Transcribed page contents
◆ ◆ ◆ ◆ ◆

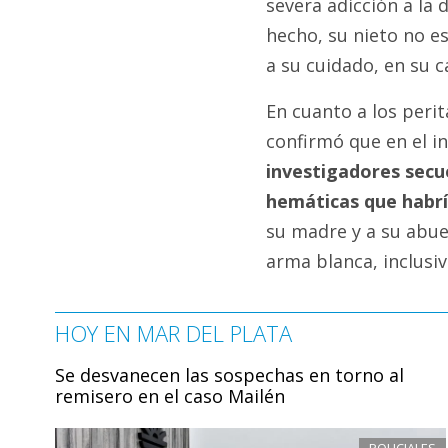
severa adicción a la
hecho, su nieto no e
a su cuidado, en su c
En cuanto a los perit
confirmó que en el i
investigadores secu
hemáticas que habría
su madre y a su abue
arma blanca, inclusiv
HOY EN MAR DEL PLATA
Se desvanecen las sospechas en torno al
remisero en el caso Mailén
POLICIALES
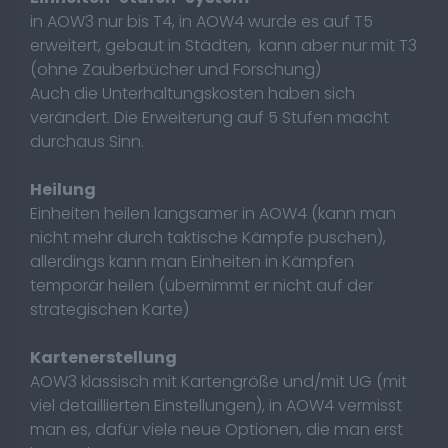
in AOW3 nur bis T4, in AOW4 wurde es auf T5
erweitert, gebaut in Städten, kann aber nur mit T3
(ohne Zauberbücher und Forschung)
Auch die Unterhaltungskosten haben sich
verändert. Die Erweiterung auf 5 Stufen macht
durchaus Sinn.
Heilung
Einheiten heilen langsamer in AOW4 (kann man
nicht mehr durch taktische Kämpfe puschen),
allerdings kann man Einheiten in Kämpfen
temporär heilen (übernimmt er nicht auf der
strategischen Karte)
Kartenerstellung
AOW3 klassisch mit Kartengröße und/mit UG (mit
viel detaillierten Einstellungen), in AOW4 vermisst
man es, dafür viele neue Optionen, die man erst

◆ ◆ ◆ ◆ ◆

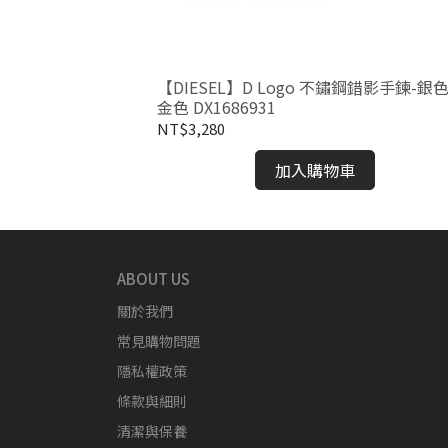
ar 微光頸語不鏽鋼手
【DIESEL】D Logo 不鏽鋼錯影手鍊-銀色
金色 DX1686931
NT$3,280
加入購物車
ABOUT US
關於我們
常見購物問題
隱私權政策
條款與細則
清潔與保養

◆ ◆ ◆ ◆ ◆

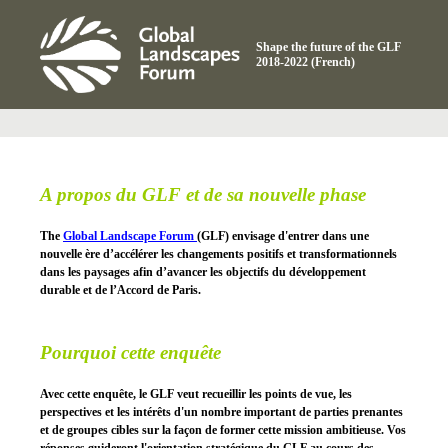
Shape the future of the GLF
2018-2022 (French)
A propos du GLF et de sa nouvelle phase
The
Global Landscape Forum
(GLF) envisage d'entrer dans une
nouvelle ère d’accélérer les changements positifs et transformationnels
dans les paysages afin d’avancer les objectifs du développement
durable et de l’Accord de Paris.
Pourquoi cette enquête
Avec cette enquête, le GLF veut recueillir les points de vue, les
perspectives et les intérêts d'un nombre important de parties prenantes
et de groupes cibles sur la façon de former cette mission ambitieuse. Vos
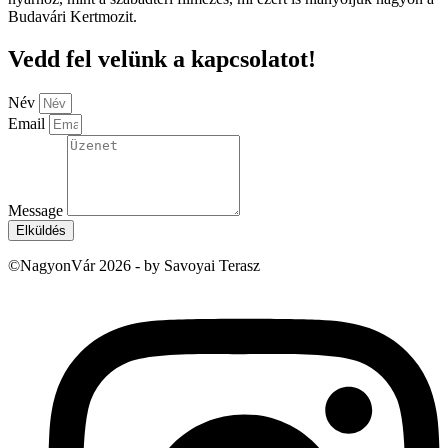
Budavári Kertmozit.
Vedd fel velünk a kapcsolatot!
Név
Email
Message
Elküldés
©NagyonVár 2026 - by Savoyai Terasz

◆ ◆ ◆ ◆ ◆

## Problem requirements
Reproduce the data above exactly, but only from the line containing "Shape the future of the GLF" through the line containing "by Savoyai Terasz"; skip the pictures.

## Finished task
Shape the future of the GLF
2018-2022 (French)
A propos du GLF et de sa nouvelle phase
The
Global Landscape Forum
(GLF) envisage d'entrer dans une
nouvelle ère d’accélérer les changements positifs et transformationnels
dans les paysages afin d’avancer les objectifs du développement
durable et de l’Accord de Paris.
Pourquoi cette enquête
Avec cette enquête, le GLF veut recueillir les points de vue, les
perspectives et les intérêts d'un nombre important de parties prenantes
et de groupes cibles sur la façon de former cette mission ambitieuse. Vos
Budavári Kertmozit.
Vedd fel velünk a kapcsolatot!
Név
Email
Message
Elküldés
©NagyonVár 2026 - by Savoyai Terasz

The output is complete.